** Assignment **
Every line of the data below is to be duplicated exactly, pictures excepted.
BEGIN
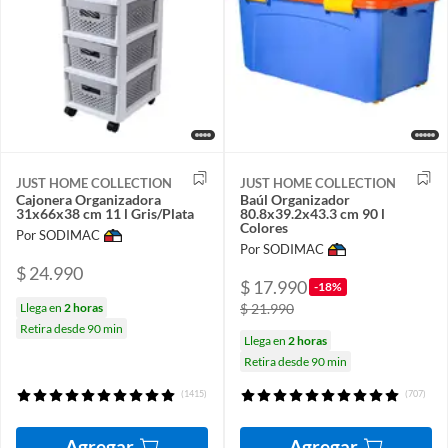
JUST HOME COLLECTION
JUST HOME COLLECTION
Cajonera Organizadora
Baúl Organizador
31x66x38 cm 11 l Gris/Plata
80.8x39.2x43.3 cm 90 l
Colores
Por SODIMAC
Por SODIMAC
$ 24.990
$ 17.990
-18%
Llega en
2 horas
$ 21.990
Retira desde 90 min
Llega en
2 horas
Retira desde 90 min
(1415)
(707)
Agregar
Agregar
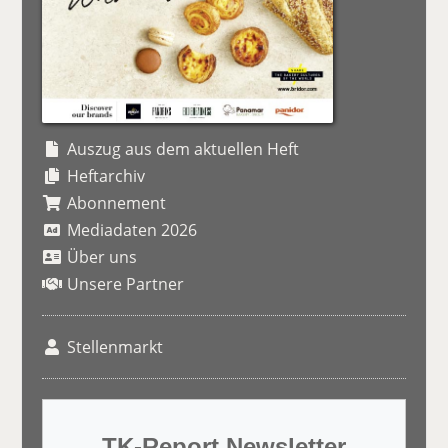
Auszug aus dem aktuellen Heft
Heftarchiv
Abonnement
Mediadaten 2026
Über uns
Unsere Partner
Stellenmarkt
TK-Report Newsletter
END
** Exercise answer **
JUST HOME COLLECTION
JUST HOME COLLECTION
Cajonera Organizadora
Baúl Organizador
31x66x38 cm 11 l Gris/Plata
80.8x39.2x43.3 cm 90 l
Colores
Por SODIMAC
Por SODIMAC
$ 24.990
$ 17.990
-18%
Llega en
2 horas
$ 21.990
Retira desde 90 min
Llega en
2 horas
Retira desde 90 min
(1415)
(707)
Agregar
Agregar
Auszug aus dem aktuellen Heft
Heftarchiv
Abonnement
Mediadaten 2026
Über uns
Unsere Partner
Stellenmarkt
TK-Report Newsletter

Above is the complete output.